– Познакомьтесь, Александра Даниловна, это Зосимовна, нянюшка моя и управляющая всеми делами нашей Протасовки, – отрекомендовала Липушка. В эту минутку ей вспомнились слова Федотки о том, что рано или поздно Зосимовна сведет ее со свету и все имение приберет к рукам, но она отогнала эту неприятную и, конечно, совершенно дурацкую мысль. – Она при мне всю жизнь, с тех пор как маменька умерла, она меня вырастила и выпестовала. Батюшка часто бывал в разъездах, и Зосимовна неусыпно следила за моим воспитанием и образованием.

– Ну что ж, Зосимовна постаралась на славу, – улыбнулась гостья, причем без малейшего лукавства, потому что и манеры, и речь, и строй мыслей, и облик Липушки не носили ни малейшего налета провинциальной дикости и глупого жеманства, кои слишком часто встречаются у наших сельских барышень и заставляют их выглядеть сущими дурочками.
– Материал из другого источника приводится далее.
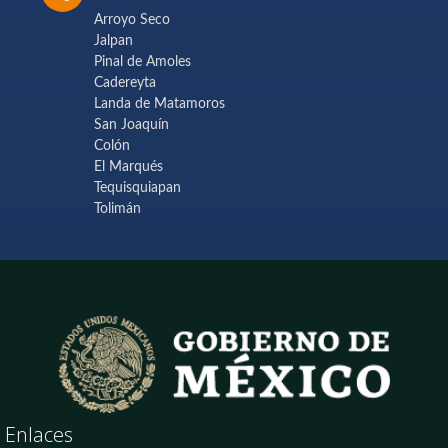
Arroyo Seco
Jalpan
Pinal de Amoles
Cadereyta
Landa de Matamoros
San Joaquín
Colón
El Marqués
Tequisquiapan
Tolimán
Enlaces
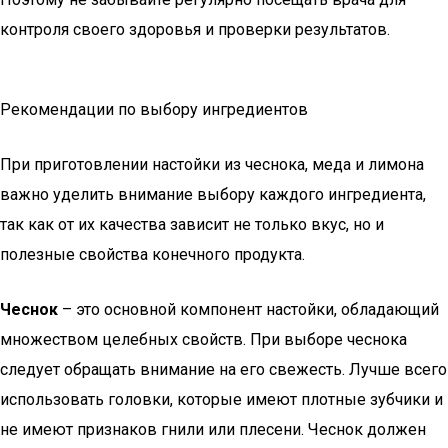
контроля своего здоровья и проверки результатов.
Рекомендации по выбору ингредиентов
При приготовлении настойки из чеснока, меда и лимона
важно уделить внимание выбору каждого ингредиента,
так как от их качества зависит не только вкус, но и
полезные свойства конечного продукта.
Чеснок
– это основной компонент настойки, обладающий
множеством целебных свойств. При выборе чеснока
следует обращать внимание на его свежесть. Лучше всего
использовать головки, которые имеют плотные зубчики и
не имеют признаков гнили или плесени. Чеснок должен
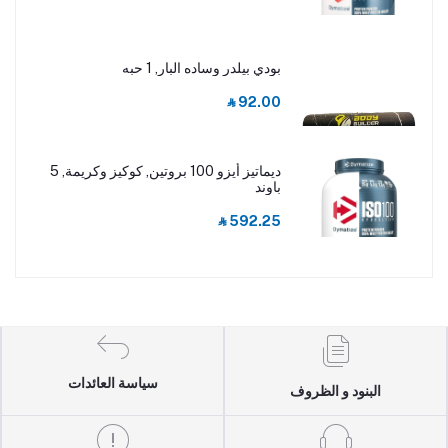
بودي بيلدر وساده البار, 1 حبه
‎⃁ 92.00
ديماتيز أيزو 100 بروتين, كوكيز وكريمة, 5
باوند
‎⃁ 592.25
سياسة العائدات
البنود و الظروف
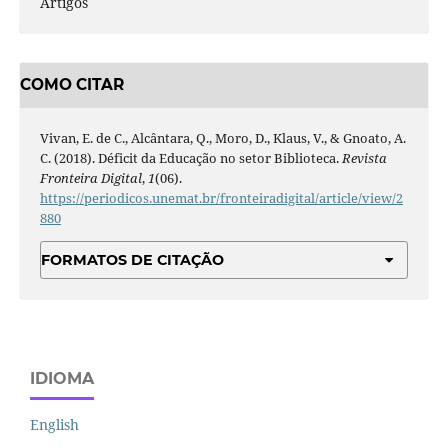
Artigos
COMO CITAR
Vivan, E. de C., Alcântara, Q., Moro, D., Klaus, V., & Gnoato, A.
C. (2018). Déficit da Educação no setor Biblioteca.
Revista
Fronteira Digital
,
1
(06).
https://periodicos.unemat.br/fronteiradigital/article/view/2
880
FORMATOS DE CITAÇÃO
IDIOMA
English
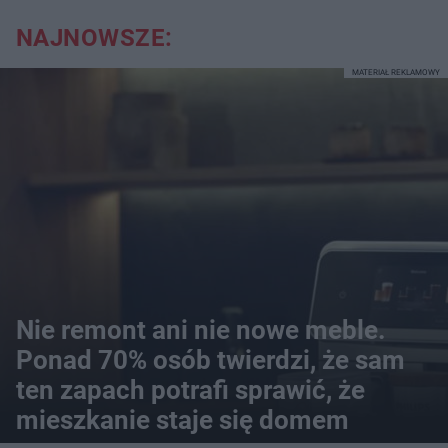
NAJNOWSZE:
MATERIAŁ REKLAMOWY
Nie remont ani nie nowe meble.
Ponad 70% osób twierdzi, że sam
ten zapach potrafi sprawić, że
mieszkanie staje się domem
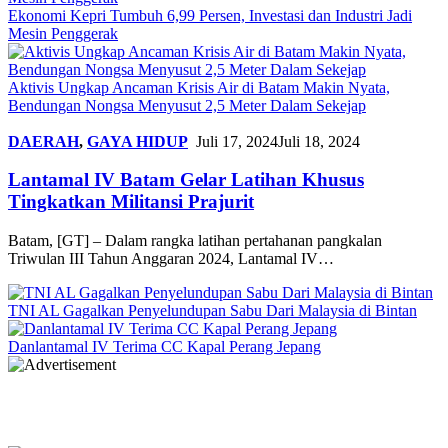
Ekonomi Kepri Tumbuh 6,99 Persen, Investasi dan Industri Jadi
Mesin Penggerak
Aktivis Ungkap Ancaman Krisis Air di Batam Makin Nyata,
Bendungan Nongsa Menyusut 2,5 Meter Dalam Sekejap
DAERAH
,
GAYA HIDUP
Juli 17, 2024
Juli 18, 2024
Lantamal IV Batam Gelar Latihan Khusus
Tingkatkan Militansi Prajurit
Batam, [GT] – Dalam rangka latihan pertahanan pangkalan
Triwulan III Tahun Anggaran 2024, Lantamal IV…
TNI AL Gagalkan Penyelundupan Sabu Dari Malaysia di Bintan
Danlantamal IV Terima CC Kapal Perang Jepang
– Премного благодарны вам, барышня, – процедила сквозь зубы Зосимовна, и Александра поняла, что ее искренний комплимент няньке по вкусу отчего-то не пришелся. Вообще показная заботливость Зосимовны не обманула ее, и она немедля поняла, что нянька ее с первого взгляда невзлюбила, а может, даже и возненавидела. Что и говорить, девица сия была особа весьма проницательная, да и жизни, а значит, и человеческого притворства повидала не в пример больше Липушки, которая всякое слово и проявление чувств принимала за чистую монету. Ну что ж, подумала Александра, это даже хорошо, что нянька не дает себе труда притворяться. Тем легче будет с нею сладить, ибо, как говорят восточные мудрецы, тигр в пустыне менее опасен, чем змея в траве.

– Как же мы разболтались! – воскликнула Липушка. – А вы с дороги! Верно, хотите скорей умыться, переодеться, чаю выпить? Зосимовна!

– О том, чтобы помыться, я мечтаю страстно! – улыбнулась Александра. – И от чаю не откажусь. Но переодеться мне не во что, весь мой небольшой багаж в кибитке, которую невесть когда еще вызволят…

Последняя реплика могла показаться невинной только простодушной Липушке, а на самом деле это был легкий укол в адрес Зосимовны, которая все еще не отправила обещанных людей вытащить кибитку. И та мигом смекнула, что к чему, а потому немедленно ответила так небрежно, что это при желании можно было счесть за грубость:

– Баню мы только в субботу топим, как и положено деревенским жителям, а потому, если желаете немедля помыться, прикажу в нетопленную мыльню ведро горячей воды из кухни отнести. Одежду тоже могу дать на время – что-нибудь из ношеного Липушкиного.

– Да ты что, Зосимовна, вообще такое говоришь?! Что это такое – ведро воды? Немедля вели баню топить! – закудахтала чрезвычайно скандализованная Липушка и принялась заглядывать в лицо гостье, словно опасаясь, что та смертельно обиделась и прямо сейчас, с порога, развернется и уйдет.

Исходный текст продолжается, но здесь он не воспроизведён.